Satsuma mandarins...the perfect winter snack, gift, everything!

Satsuma mandarins...the perfect winter snack, gift, everything!
peel, eat, repeat

Monday, May 11, 2009

Pork on your fork

Do pork and meat really come from little plastic and Styrofoam containers on the butcher’s shelf at your large grocery chain or big box mega store? Didn’t think so either. The so called “swine flu” may or may not be an international pandemic that will bring about world disorder but it does bring up the subject of knowing where your food comes from.
Recently Slow Food Delta Diablo Chapter had the “Pork on Your Fork” event at a farm in Brentwood where a pig and a couple goats were slaughtered with an audience.
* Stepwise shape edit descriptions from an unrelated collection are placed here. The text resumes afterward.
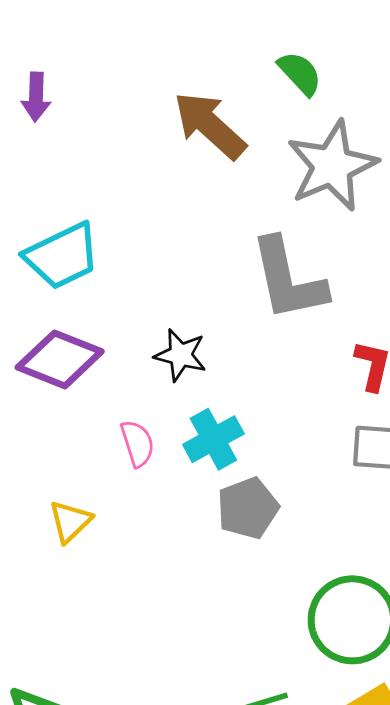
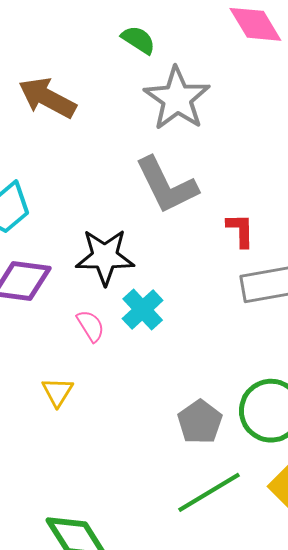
brown arrow: (210, 125) -> (47, 98), moved
black star: (180, 355) -> (105, 257), size x1.5
gray pentagon: (248, 508) -> (200, 422), moved

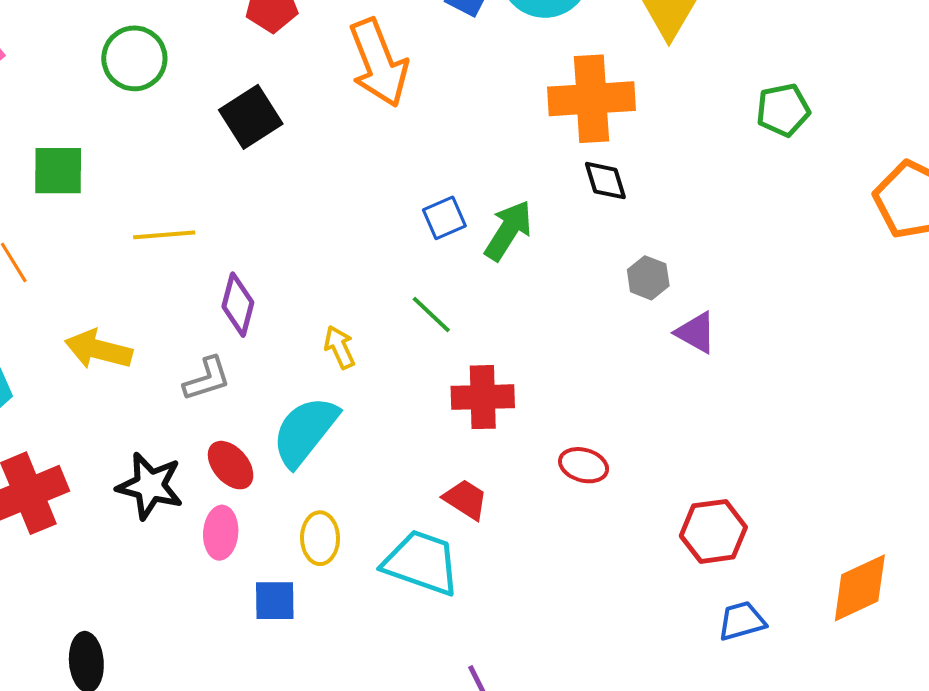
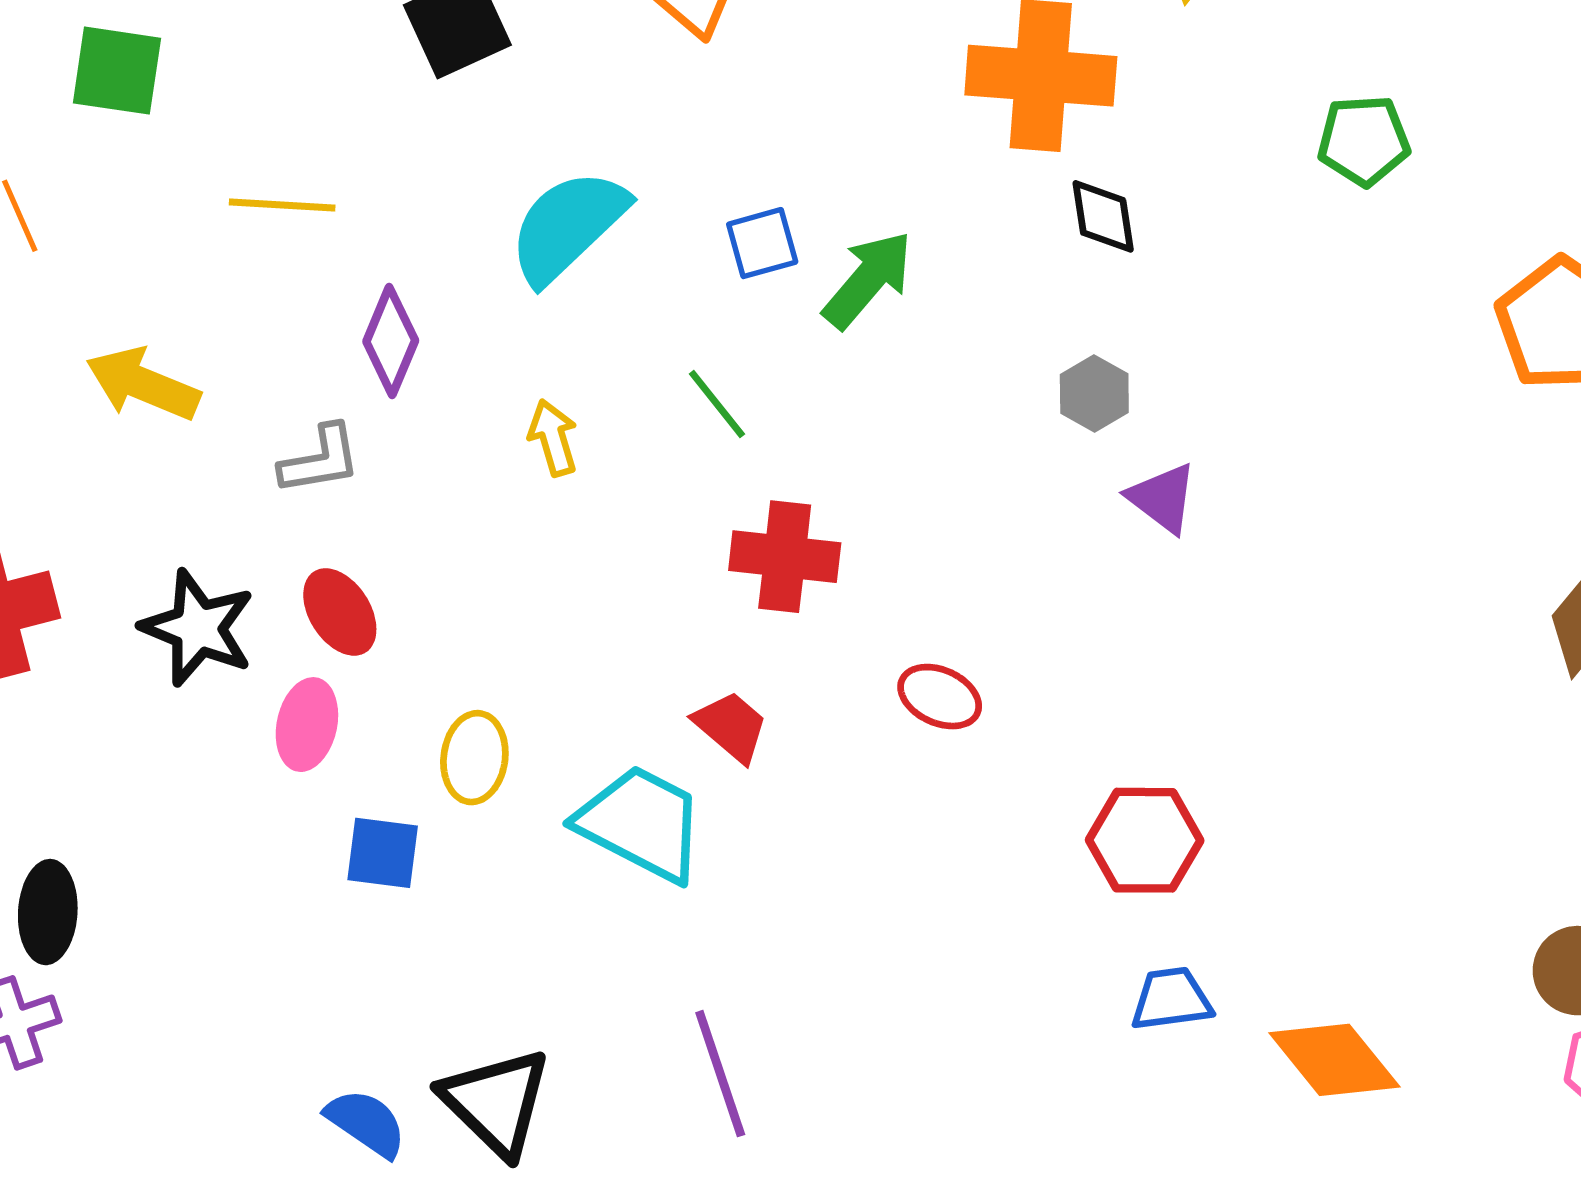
black diamond: (605, 181) -> (1103, 216), moved
cyan semicircle: (305, 431) -> (568, 226), moved
orange diamond: (860, 588) -> (1334, 1060), moved, turned 68

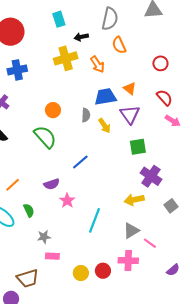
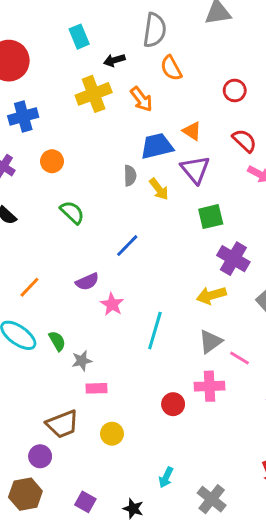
orange circle: (53, 110) -> (52, 161), moved
green semicircle: (45, 137) -> (72, 212), size x0.7
green semicircle: (29, 210) -> (57, 341), moved
yellow circle: (81, 273) -> (112, 434), moved

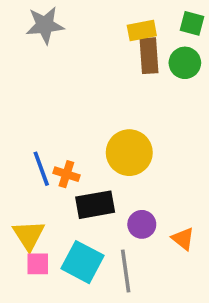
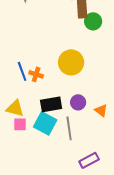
green circle: (185, 63) -> (93, 21), moved
black rectangle: (95, 205) -> (51, 104), moved
yellow triangle: (29, 235) -> (15, 108), turned -42

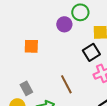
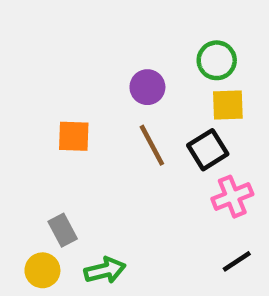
green circle: (80, 12) -> (217, 60), moved
brown line: (66, 84) -> (152, 145), moved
Shot in the head and throat slit faster than you can say “I’ll have bacon with that” may sound a bit creepy, to me it sounded fascinating, but the event was specifically organized to bring awareness to the subject of how the little piggy gets from rolling in the mud to the Styrofoam.
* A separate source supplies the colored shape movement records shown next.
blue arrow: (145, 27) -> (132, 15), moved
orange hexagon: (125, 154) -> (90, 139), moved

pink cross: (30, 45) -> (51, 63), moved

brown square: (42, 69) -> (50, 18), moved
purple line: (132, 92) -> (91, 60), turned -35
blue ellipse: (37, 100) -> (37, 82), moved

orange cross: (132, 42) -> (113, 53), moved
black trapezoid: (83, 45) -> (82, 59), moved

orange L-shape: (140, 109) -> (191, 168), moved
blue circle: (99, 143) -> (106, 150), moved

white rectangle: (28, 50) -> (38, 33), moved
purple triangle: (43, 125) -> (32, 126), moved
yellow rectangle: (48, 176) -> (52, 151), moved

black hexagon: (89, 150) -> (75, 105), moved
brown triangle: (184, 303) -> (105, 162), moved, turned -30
Once the event was publicized there were a few irate, incredibly insulted vegetarians that contacted us about why and how we could possibly subject humans to this horrific experience.
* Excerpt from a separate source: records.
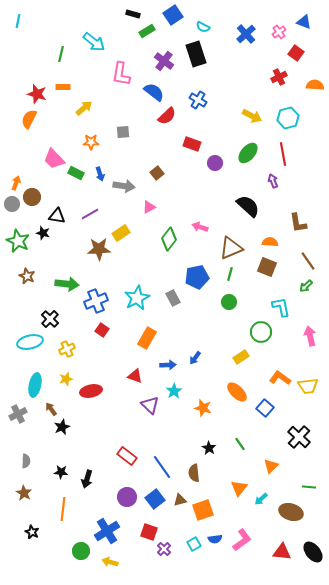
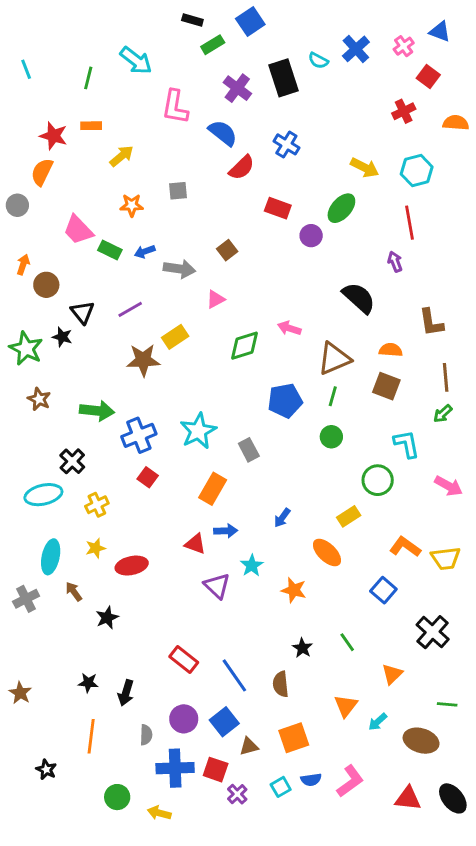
cyan line: (18, 21) -> (26, 69), moved, turned -32
cyan semicircle: (203, 27) -> (318, 61), moved
green ellipse: (248, 153) -> (341, 208), moved
blue arrow: (100, 174) -> (145, 252), turned 88
gray circle: (12, 204) -> (17, 205), moved
black triangle: (57, 216) -> (82, 312), turned 42
green diamond: (169, 239) -> (245, 346), turned 35
brown line: (308, 261) -> (446, 377), turned 30
gray rectangle: (173, 298) -> (249, 450), moved
pink arrow: (310, 336) -> (449, 486), turned 132
blue arrow: (168, 365) -> (226, 531), moved
orange ellipse: (237, 392) -> (327, 552), moved
black star: (62, 427) -> (107, 618), moved
gray semicircle: (26, 461) -> (146, 735), moved
brown star: (24, 493) -> (20, 693), moved
brown triangle: (180, 500) -> (249, 746), moved
blue cross: (107, 531) -> (175, 768), moved, turned 30

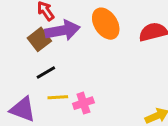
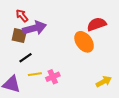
orange ellipse: (106, 24) -> (84, 42), moved
brown square: (39, 39) -> (19, 36), turned -35

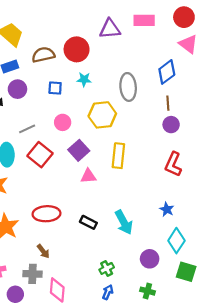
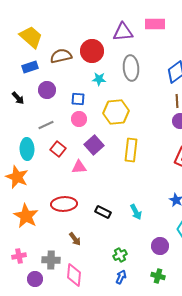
gray ellipse: (128, 87) -> (131, 68), moved
blue square: (55, 88) -> (78, 99), moved
purple circle: (17, 89) -> (47, 90), moved
red square: (40, 155) -> (58, 149), size x0.7
pink triangle: (88, 176) -> (79, 167), moved
cyan arrow: (124, 222) -> (136, 212), size x0.7
brown arrow: (43, 251) -> (75, 239), moved

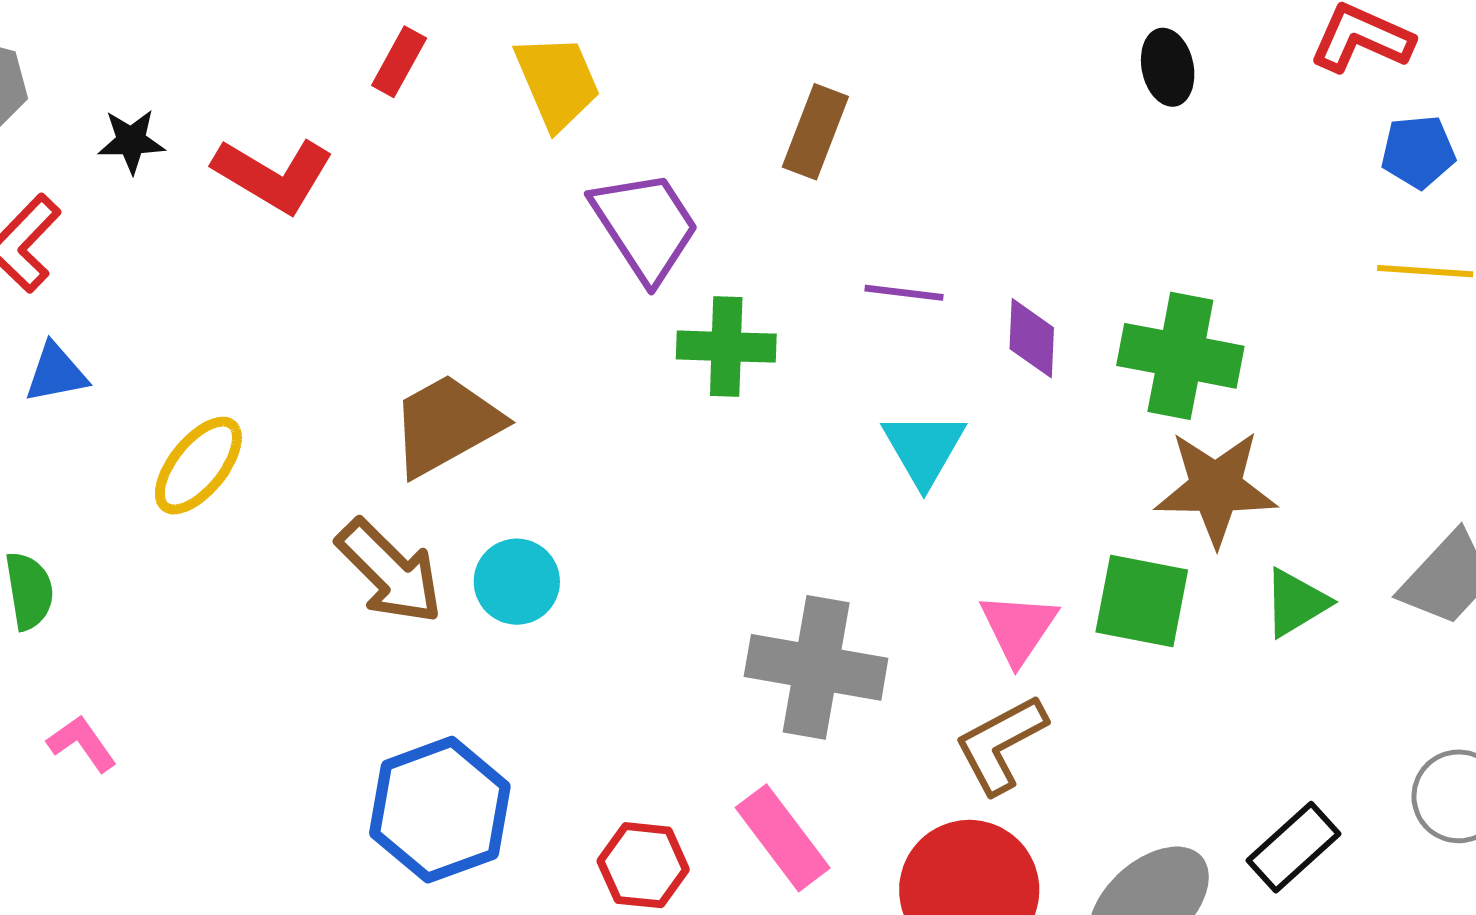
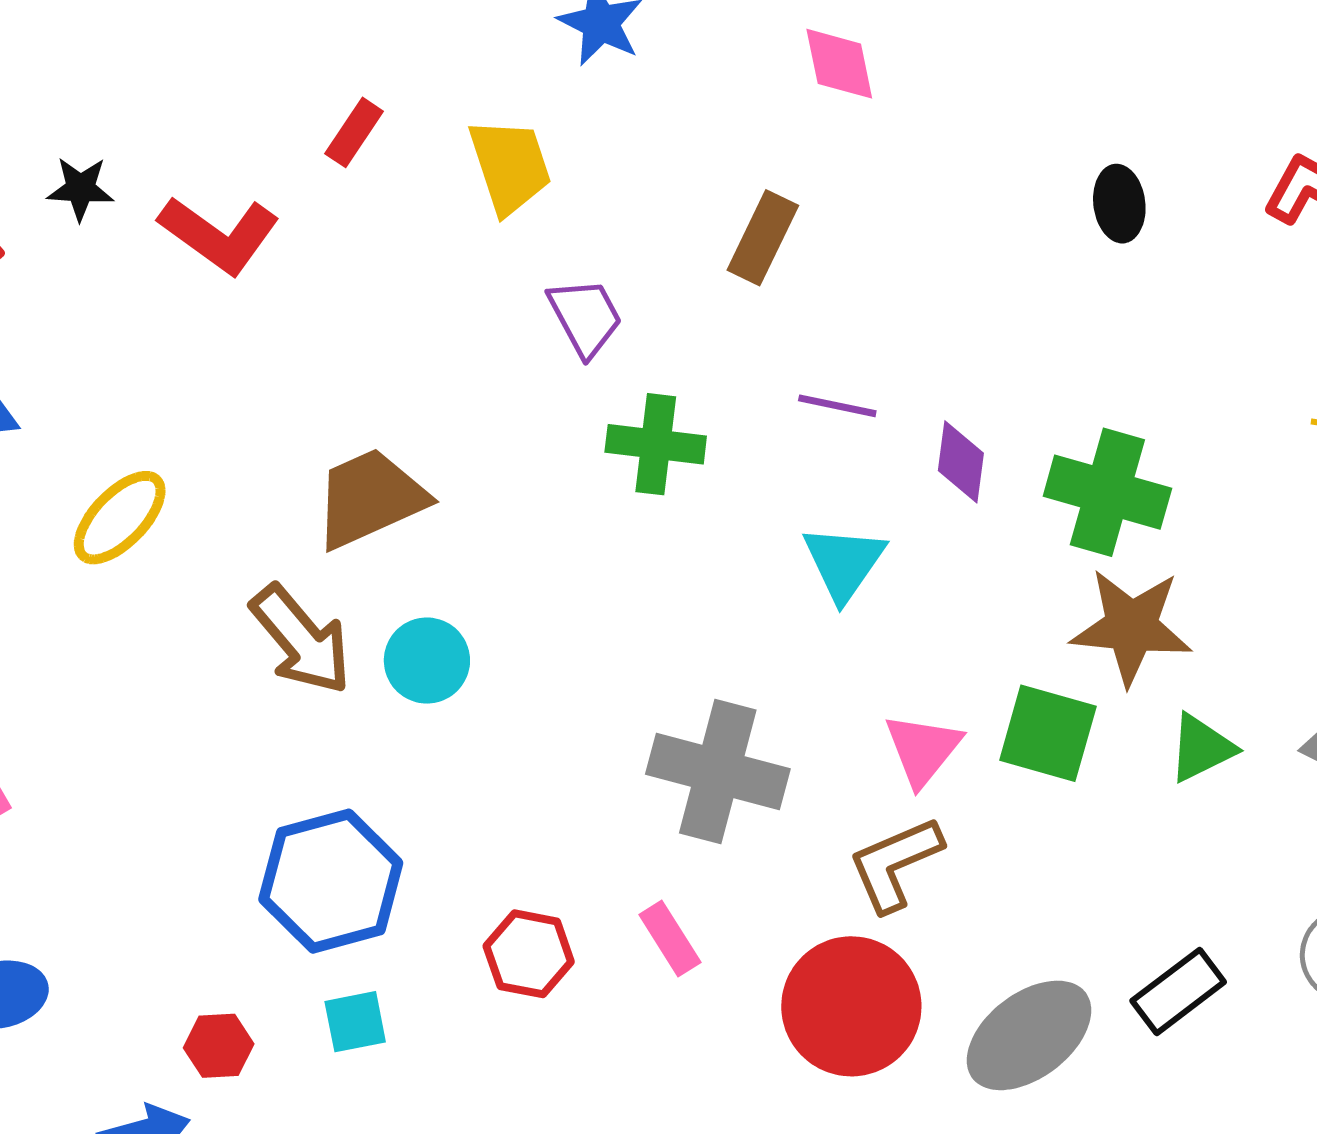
purple trapezoid: (645, 226) -> (585, 317), size x0.7
pink rectangle: (783, 838) -> (670, 938), size x0.7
Don’t get me wrong, I am no lover of pork or pork product unless I am in a small village in Italy because of the way America raises and processes pig meat. Large scale production, 99% of pork production, is cruel and disgusting producing unhealthy, hormone and antibiotic stuffed pork meat for consumption but as always consumers hold the keys to the pig pen by voting with their dollars. Just as the organic foods movement has raced into Americas consciousness so will small scale meat production, if we demand it. Currently you have to put a little effort into finding some decently raised meat to buy and feed yourself and your family. Whole Foods and Prather Ranch Meats are worth looking at on a large scale but do fit into the large grocery category. Also becoming popular are CSA’s for meat. Marin Sun Farms (415.663.8997) has been around for awhile and are getting into chicken meat as well as beef and pork and in Vacaville Natures Bounty Farms ((707) 693-0908) produces all natural hormone and antibiotic meat for sale. They have been raising livestock for 16 years and are actually certified meat inspectors. The Bay Area Meat CSA managed by Berkeley Slow Food joins together community people looking for the best local meat choices and pairs up buying and sharing power with local ranchers and producers. Soul Food Farms ((707) 469-0499) produce chicken meat and eggs for sale. There is always the option of buying meat, fish, eggs etc. at your farmers markets too.
These are just a few examples and options of industrious humans demanding a better grade of food as well as a better grade of life and death for animals raised for consumption. As with pretty much all choices of knowing where our food comes from and purchasing what we see as the best quality for our consumption, it takes a little bit more effort than blindly, robotically pulling so called food off the grocery store shelf to line pockets of faceless billionaires’. That effort is well worth it and beautifully transfers some of that booty to the small family growers and producers that not only have a face and name, but have actual farms to go tramp about on while seeing first hand the animals that may be dinner tonight. People are going to continue to eat meat and events like Pork on Your Fork are meant to raise awareness and educate about how meat should be raised and processed. Sorry if we have insulted anyone, it was not intentional, unless of course you are still participating in the disgusting raising and slaughtering of the styrofoam enclosed piggy.